By Maureen Salamon
WEDNESDAY, July 20 (HealthDay News) -- The value of annual mammograms for women in their 40s -- the topic of a lingering debate among health policy and advocacy groups -- has drawn resounding support from the nation's largest group of obstetricians/gynecologists.
On Wednesday, the American College of Obstetricians and Gynecologists (ACOG) issued new guidelines calling for mammograms to be done every year beginning at age 40. This is a departure from its previous recommendations, which advised mammograms every one to two years beginning at 40 and then annually beginning at age 50, based on the incidence of breast cancer in younger women and its typically more rapid progression, guidelines co-author Dr. Jennifer Griffin explained.
The guidelines conflict with those issued in late 2009 by the U.S. Preventive Services Task Force, which recommended screening mammograms only every other year beginning at age 50 because they can result in many false positive results, prompting unnecessary biopsies and additional tests.
"I think the main point we considered was that about 40,000 women every year in their 40s are diagnosed with breast cancer, and about 20 percent of them will die from it," said Griffin, an assistant professor of OB/GYN at the University of Nebraska Medical Center. "Screening mammograms reduce the risk of dying by 15 percent" in this population.
More than 207,000 American women were diagnosed with invasive breast cancer in 2010, according to ACOG, and nearly 40,000 died from it. Breast cancer is the second most common type of cancer among women in the United States after skin cancer. It may be detected by a mammogram while it is very small and before it grows big enough to become symptomatic.
A key factor in the ACOG recommendation is the shorter "sojourn time" -- the time period in which a breast cancer can be detected by a mammogram while it is still very small and before it gets big enough to cause symptoms -- among younger women. Women aged 40 to 49 have a sojourn time of 2 to 2.4 years, the guidelines said, while those ages 50 to 59 have a sojourn time of 2.5 to 3.7 years, and women 70 to 74 have a sojourn time of 4 - 4.1 years.

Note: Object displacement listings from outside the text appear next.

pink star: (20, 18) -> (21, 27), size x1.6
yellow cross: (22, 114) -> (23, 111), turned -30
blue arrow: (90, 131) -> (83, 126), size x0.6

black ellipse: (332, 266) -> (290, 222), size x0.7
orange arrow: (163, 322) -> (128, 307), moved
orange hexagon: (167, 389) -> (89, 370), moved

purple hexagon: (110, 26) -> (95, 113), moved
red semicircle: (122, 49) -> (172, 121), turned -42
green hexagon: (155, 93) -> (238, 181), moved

"In these younger patients, we have a smaller window because these cancers tend to grow faster, sooner," said Dr. Lauren Cassell, chief of breast surgery at Lenox Hill Hospital in New York City. "There are plenty of patients who develop breast cancer between 40 and 50. The fear was we would miss these patients and see them at later stages."
The American Cancer Society and the National Comprehensive Cancer Network's screening recommendations are identical to ACOG's new guidelines, while the National Cancer Institute calls for mammograms every one to two years beginning at age 40. In addition to concerns about fear-inducing false positive results, some officials have expressed concerns about radiation emitted from mammography machines, which typically equals that of a round-trip transcontinental airline flight.

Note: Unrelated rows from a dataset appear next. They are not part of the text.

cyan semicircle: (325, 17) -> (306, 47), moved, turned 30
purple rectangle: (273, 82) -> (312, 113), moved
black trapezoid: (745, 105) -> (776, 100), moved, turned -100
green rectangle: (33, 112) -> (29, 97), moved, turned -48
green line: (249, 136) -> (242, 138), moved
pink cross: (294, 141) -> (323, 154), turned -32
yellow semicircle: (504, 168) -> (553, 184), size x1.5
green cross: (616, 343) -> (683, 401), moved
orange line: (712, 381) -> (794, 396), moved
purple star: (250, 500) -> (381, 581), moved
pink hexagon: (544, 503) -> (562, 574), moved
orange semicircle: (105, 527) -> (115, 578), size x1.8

"Mammograms are stressful to patients because some require follow-up," Cassell said. "But unfortunately, to find the patients [with cancer], some are going to have false positives... At some level, I feel we have to accept that."

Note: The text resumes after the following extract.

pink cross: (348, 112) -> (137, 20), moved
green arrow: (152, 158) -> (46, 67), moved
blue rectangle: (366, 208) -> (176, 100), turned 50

Some early, noninvasive breast cancers, known as ductal carcinoma in situ (DCIS), never progress to dangerous cases, Griffin acknowledged, and mammogram detection may provoke aggressive treatment that ultimately is unnecessary or harmful.
But, "there's not a lot of consensus exactly how many cancers might regress . . . and no way of knowing which ones might regress or progress," she said. "It's true that some of these cancers we detect would not progress."
The potential cost of mammograms was not taken into account in making the recommendations, Griffin added, but that was also true of the 2009 U.S. Preventive Services Task Force guidelines. Overall, about 1,900 women aged 39 to 49 would need to be "invited for screening" (though some might decline) to save one woman in that age range from dying of breast cancer, the ACOG said.